Why It's Impossible to Raise a Non-Bigoted Son in Arizona [Opinion]

Senator's son's tweets show why America can't have nice things

June 14, 2013— -- Boys will be boys. Since before our grandparents were teens, it’s been a catch-all explanation for the stupid junk adolescent males get caught doing. It conveniently insures them against destruction of property with slingshot-borne BB’s, possession of racy pics on hard drives, and skipping of school to see R-rated shoot-em-ups.

Here’s what it shouldn’t cover: Creating a thuggish online persona across multiple platforms -- YouTube, Facebook, Twitter -- who denigrates Jews, expresses a desire to beat up "faggots," calls Mexicans the "scum of the earth," and adopts the screen name "n1ggerkiller" in an online video game. And then bragging that your father is a member of Congress.

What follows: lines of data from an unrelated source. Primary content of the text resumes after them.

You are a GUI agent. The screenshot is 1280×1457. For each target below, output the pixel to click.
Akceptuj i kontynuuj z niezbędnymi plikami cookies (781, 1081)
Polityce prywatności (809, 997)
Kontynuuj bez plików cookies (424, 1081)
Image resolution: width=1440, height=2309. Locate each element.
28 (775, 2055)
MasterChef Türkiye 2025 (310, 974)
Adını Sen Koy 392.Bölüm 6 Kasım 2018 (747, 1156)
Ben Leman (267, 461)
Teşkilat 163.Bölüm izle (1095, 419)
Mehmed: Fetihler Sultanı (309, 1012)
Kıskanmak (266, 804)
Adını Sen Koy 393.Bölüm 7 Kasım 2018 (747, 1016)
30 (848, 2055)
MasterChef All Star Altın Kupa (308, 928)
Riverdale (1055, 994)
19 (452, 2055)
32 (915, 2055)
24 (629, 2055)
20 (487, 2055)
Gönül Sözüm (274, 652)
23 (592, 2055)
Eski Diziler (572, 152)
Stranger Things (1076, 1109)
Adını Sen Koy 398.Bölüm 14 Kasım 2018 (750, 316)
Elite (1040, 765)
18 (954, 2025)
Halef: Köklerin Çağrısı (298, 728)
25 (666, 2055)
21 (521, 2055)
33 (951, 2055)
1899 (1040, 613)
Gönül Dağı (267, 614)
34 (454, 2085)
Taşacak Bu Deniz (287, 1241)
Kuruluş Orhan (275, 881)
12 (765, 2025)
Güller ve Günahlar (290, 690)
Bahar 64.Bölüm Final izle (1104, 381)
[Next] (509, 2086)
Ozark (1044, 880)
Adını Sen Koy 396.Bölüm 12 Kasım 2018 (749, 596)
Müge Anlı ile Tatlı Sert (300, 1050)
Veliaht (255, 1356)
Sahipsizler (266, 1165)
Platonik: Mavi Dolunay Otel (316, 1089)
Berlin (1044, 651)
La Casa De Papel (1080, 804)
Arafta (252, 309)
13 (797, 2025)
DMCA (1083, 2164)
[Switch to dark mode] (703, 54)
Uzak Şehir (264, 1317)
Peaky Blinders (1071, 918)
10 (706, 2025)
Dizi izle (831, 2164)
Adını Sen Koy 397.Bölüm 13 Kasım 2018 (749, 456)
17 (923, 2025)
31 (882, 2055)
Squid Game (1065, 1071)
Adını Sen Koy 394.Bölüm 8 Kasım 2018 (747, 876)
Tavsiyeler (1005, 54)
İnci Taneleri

This is what Tanner Flake, the oldest son of Sen. Jeff Flake (R-Ariz.), has done for the past year, possibly longer. The sheer number and tenor of Tanner's offensive posts -- more of which were still being flagged by readers after Buzzfeed broke the story this week -- are shocking.

Just not shocking enough, apparently. As soon as Tanner’s ugliness came to light, his father -- a conservative leader on the immigration reforms currently winding through the halls of the U.S. Capitol -- issued a terse, three-sentence apology to the media. The media dutifully printed it, chalked the affair up as a diversion from “real news,” and then ran on to the next story. Boys will boy boys. Especially online.

But Tanner Flake’s behavior isn’t a diversion: It’s at the heart of that immigration fight. It’s at the heart of the struggle over gay rights. It’s at the heart of the conservative movement’s identity crisis. It’s part of a broader lack of civility toward minority groups that still, in the 21st century, gets too much currency in America’s political culture. The truth is, it’s still okay to be a bigot and have a say in our national policy debates.

In recent years, conservative politicians -- like Jan Brewer, Joe Arpaio, and Russell Pearce in Arizona -- have co-opted voter’s worst antipathies to pass laws targeting minority groups. How can you not raise a child to be racist and homophobic in Arizona, where, thanks to those politicians:

- Popular Latino studies courses were banned from public schools and attacked as “propagandizing and brainwashing.”

- Outcry from conservatives almost led local officials to whiten the faces of minority schoolchildren in an innocuous street mural.

- The sheriff of the state’s largest county regularly sweeps up Hispanics for being Hispanic -- and is battling the federal government to keep doing it.

- Gun owners don’t need to travel with any identification, but minorities can be stopped and hauled in for not carrying proof of citizenship.

- Guns are saved from destruction, but stray cats and dogs aren’t.

- A governor thinks it’s appropriate to publicly shout and shove an angry finger in the face of the first multiracial president of the United States. Or any president, really.

All of this is made possible by a mealy-mouthed American political culture that pays lip service to respect for others while letting attacks on human dignity go with a few ambiguous words of condemnation. No one, especially an Arizona Republican, can take a clear, unmuddied stance against prejudice, for fear of alienating voters.

Take the short apology Flake issued this week to multiple news outlets on behalf of his son. “I’m very disappointed in my teenage son’s words, and I sincerely apologize for the insensitivity,” the senator wrote. “This language is unacceptable, anywhere. Needless to say, I’ve already spoken with him about this, he has apologized, and I apologize as well.”

It sounds like a stand against prejudice, but it’s actually more like a calculated sidestep. Tanner Flake's problems are not confined to his choice of words. It's not as if the situation is improved by changing his screen name to "African-AmericanKiller" or clarifying that he believes Mexicans are the "unwanted peoples of the earth," rather than “scum.” No, the issue is in the sentiments that underlie these comments. Where was Sen. Flake on that?

In reality, that apology is just more of the same from Flake, who’s been all over the place on critical human rights issues. He’s widely portrayed in the media as a reasonable Republican on immigration, a compromiser, though he voted against DREAMers in 2010 and just Wednesday came out in favor of tougher border policing. He voted with the Democratic majority to let gays serve openly in the military, but he continues to advocate a constitutional amendment against gay marriage. In the 1980s, while representing a mining corporation that did business with the pro-Apartheid South African government, Flake claimed to oppose those racist policies, but he testified in favor of a Utah state resolution expressing support for the Apartheid regime.

In other words, Flake -- like so many other prominent US politicians -- has consistently refused to take clear, unambiguous stand against prejudice and fear. Why? Because there are political penalties for doing so. Prejudice and fear still move the polls in Arizona... and elsewhere in America.

And until that changes, boys will be boys.